Au fil de notre enquête, nous avons découvert, quelquefois avec stupéfaction, que la plupart des praticiens reléguaient au second plan la question de la rémunération du conseil – ce qui, comme nous le verrons infra (§ 9.3), n’est pas franchement le cas de tous les porteurs de parts. Nous ne saurions dire avec certitude si ce fût là un effet induit par la situation d’entretien – d’aucuns désirant peut-être, devant le dictaphone, se donner une certaine contenance en l’escamotant – ou bien le signe d’un réel nivellement axiologique, faisant que la technicité, l’intellection et la pédagogie passent avant une question aussi terre à terre quoique vitale pour l’avenir de la discipline du conseil patrimonial. Citons l’un des rares enquêtés l’abordant de front :

‘« […] Il y a toute une éducation à faire parce que les clients ne savent pas ce qu’est le conseil patrimonial. Il n’est pas dans les habitudes de rémunérer du conseil. Or le problème, il est là. Tant que le client ne voudra pas payer, il ne pourra avoir accès à l’indépendance, au conseil indépendant. Dans la mesure où si une personne ne peut se faire rémunérer que par la préconisation du produit, il peut avoir la meilleure volonté du monde, à la fin du mois il faut qu’il soit capable de vivre, de payer éventuellement ses collaborateurs… bref une réalité économique.
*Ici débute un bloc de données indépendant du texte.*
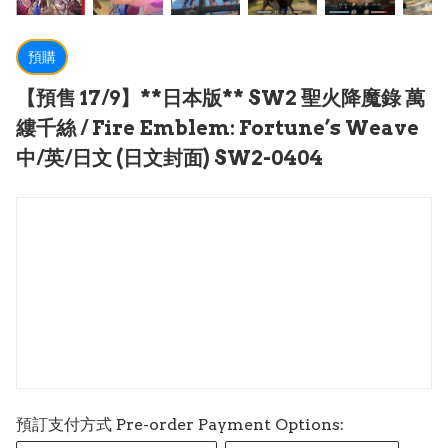
預購
【預售 17/9】**日本版** SW2 聖火降魔錄 萬
縷千絲 / Fire Emblem: Fortune’s Weave
中/英/日文 (日文封面) SW2-0404
預訂支付方式 Pre-order Payment Options:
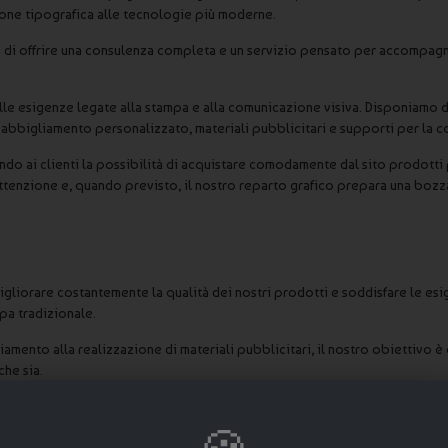
izione tipografica alle tecnologie più moderne.
 di offrire una consulenza completa e un servizio pensato per accompagnare
le esigenze legate alla stampa e alla comunicazione visiva. Disponiamo di s
, abbigliamento personalizzato, materiali pubblicitari e supporti per la 
do ai clienti la possibilità di acquistare comodamente dal sito prodotti p
attenzione e, quando previsto, il nostro reparto grafico prepara una bozz
igliorare costantemente la qualità dei nostri prodotti e soddisfare le esi
pa tradizionale.
amento alla realizzazione di materiali pubblicitari, il nostro obiettivo è o
che sia.
a, volantini, brochure, cataloghi, striscioni pubblicitari, targhe in ottone o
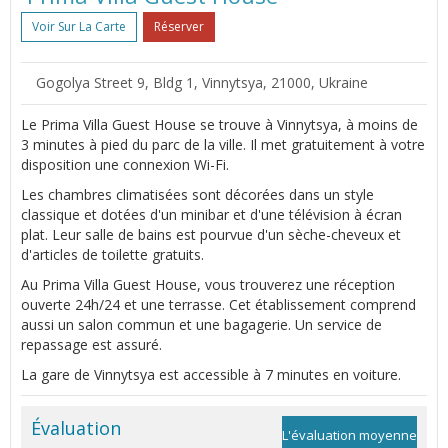
Voir Sur La Carte
Réserver
Gogolya Street 9, Bldg 1, Vinnytsya, 21000, Ukraine
Le Prima Villa Guest House se trouve à Vinnytsya, à moins de
3 minutes à pied du parc de la ville. Il met gratuitement à votre
disposition une connexion Wi-Fi.
Les chambres climatisées sont décorées dans un style
classique et dotées d'un minibar et d'une télévision à écran
plat. Leur salle de bains est pourvue d'un sèche-cheveux et
d'articles de toilette gratuits.
Au Prima Villa Guest House, vous trouverez une réception
ouverte 24h/24 et une terrasse. Cet établissement comprend
aussi un salon commun et une bagagerie. Un service de
repassage est assuré.
La gare de Vinnytsya est accessible à 7 minutes en voiture.
Évaluation
L'évaluation moyenne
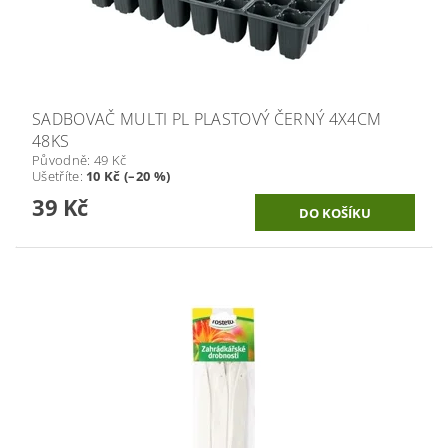
SADBOVAČ MULTI PL PLASTOVÝ ČERNÝ 4X4CM
48KS
Původně:
49 Kč
Ušetříte
:
10 Kč (–20 %)
39 Kč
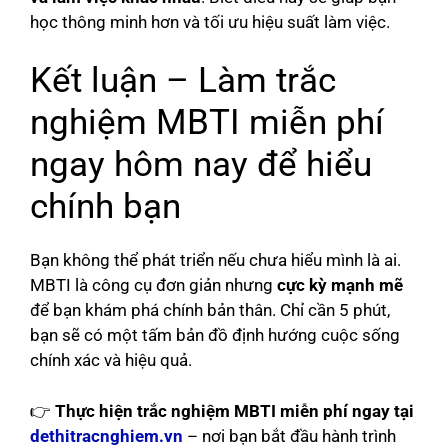
học thông minh hơn và tối ưu hiệu suất làm việc.
Kết luận – Làm trắc
nghiệm MBTI miễn phí
ngay hôm nay để hiểu
chính bạn
Bạn không thể phát triển nếu chưa hiểu mình là ai.
MBTI là công cụ đơn giản nhưng
cực kỳ mạnh mẽ
để bạn khám phá chính bản thân. Chỉ cần 5 phút,
bạn sẽ có một tấm bản đồ định hướng cuộc sống
chính xác và hiệu quả.
👉
Thực hiện trắc nghiệm MBTI miễn phí ngay tại
dethitracnghiem.vn
– nơi bạn bắt đầu hành trình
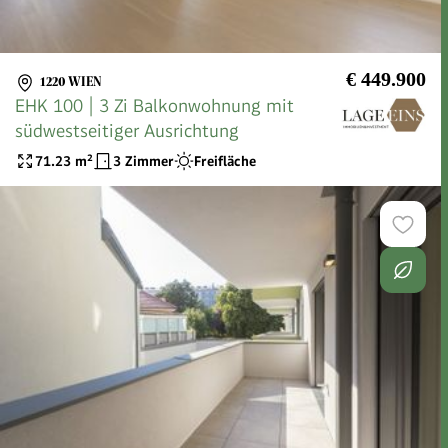
€ 449.900
1220 WIEN
EHK 100 | 3 Zi Balkonwohnung mit
südwestseitiger Ausrichtung
71.23
m²
3 Zimmer
Freifläche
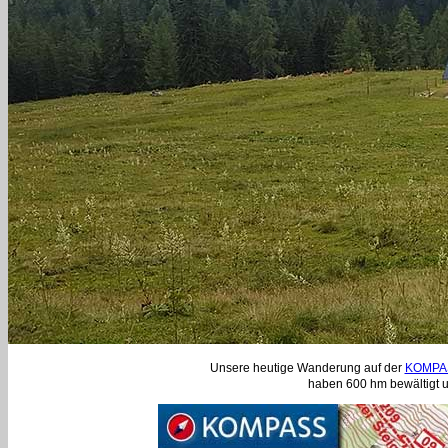
Unsere heutige Wanderung auf der
KOMPAS
haben 600 hm bewältigt u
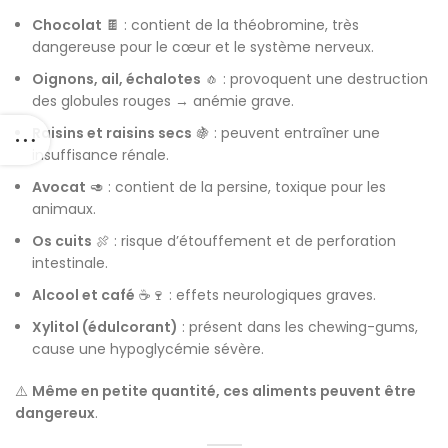
Chocolat
🍫 : contient de la théobromine, très
dangereuse pour le cœur et le système nerveux.
Oignons, ail, échalotes
🧄 : provoquent une destruction
des globules rouges → anémie grave.
Raisins et raisins secs
🍇 : peuvent entraîner une
insuffisance rénale.
Avocat
🥑 : contient de la persine, toxique pour les
animaux.
Os cuits
🍖 : risque d’étouffement et de perforation
intestinale.
Alcool et café
☕🍷 : effets neurologiques graves.
Xylitol (édulcorant)
: présent dans les chewing-gums,
cause une hypoglycémie sévère.
⚠️
Même en petite quantité, ces aliments peuvent être
dangereux
.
Donc tant que le client ne voudra pas payer, le conseil ne pourra exister. S’il ne peut pas exister, on ne pourra jamais être certain que c’est du conseil patrimonial tel qu’on devrait l’entendre […] »
[Directeur d’un GIE d’assistance juridique et patrimoniale, PRAT 35]’

Cet extrait mérite le détour parce que non seulement il atteste d’une correspondance entre reconnaissance technique-professionnelle et reconnaissance marchande, mais aussi et surtout parce qu’il met en relief les efforts dont doivent redoubler certains conseillers pour le faire comprendre à des clients accoutumés à concevoir le conseil comme un bien immatériel et, de fait, presque « public » 503 . Nous pénétrons par conséquent dans un registre « éducatif » où la référence à l’argent est présente à tous les étages de la relation. En d’autres termes, « il faut payer le conseil car il fait gagner de l’argent ».

Conservons cet arrière-plan. A plusieurs reprises déjà, nous avons souligné que les praticiens s’évertuaient à remettre leurs clients dans le « droit chemin », c’est-à-dire à leur montrer la coïncidence entre un montage sociétaire et les besoins ou les nécessités d’un contexte économique, familial, professionnel spécifique. A cette fin, l’entretien patrimonial vise à tester la capacité de compréhension des clients face à un problème donné. Il est l’espace-temps d’un processus actif de socialisation secondaire ou de resocialisation juridico-financière, le support désigné d’un apprentissage de la rationalité technique-patrimoniale. Tout en mettant en exergue les possibles contradictions de ses clients, le praticien s’y adonne avec pour objectif premier « l’instauration d’une réflexion personnelle généralement négligée mais indispensable à la tenue d’une organisation patrimoniale raisonnée et cohérente » 504 . Il lui permet aussi, plus largement, de (co)produire leur opinio juris et leur opinio necessatis, de leur remémorer, une fois la décision prise, les obligations protocolaires à respecter (cf. supra, chapitre 7, § 7.1).

Notes
503.

Nous avons en quelque sorte affaire à un processus de matérialisation de l’immatériel. N’oublions pas, comme nous l’avons vu dans le précédent chapitre, que l’un des conseillers en gestion de patrimoine interrogés se désignait comme un « vendeur d’idées et de préconisations ». La matière grise est une ressource ; la réflexion d’un praticien produit des résultats matériels concrets comme un montage sociétaire par exemple.

504.

Cf. 96ème Congrès des Notaires, Le patrimoine au XXIe siècle. Défis et horizons nouveaux, op. cit., p. 249.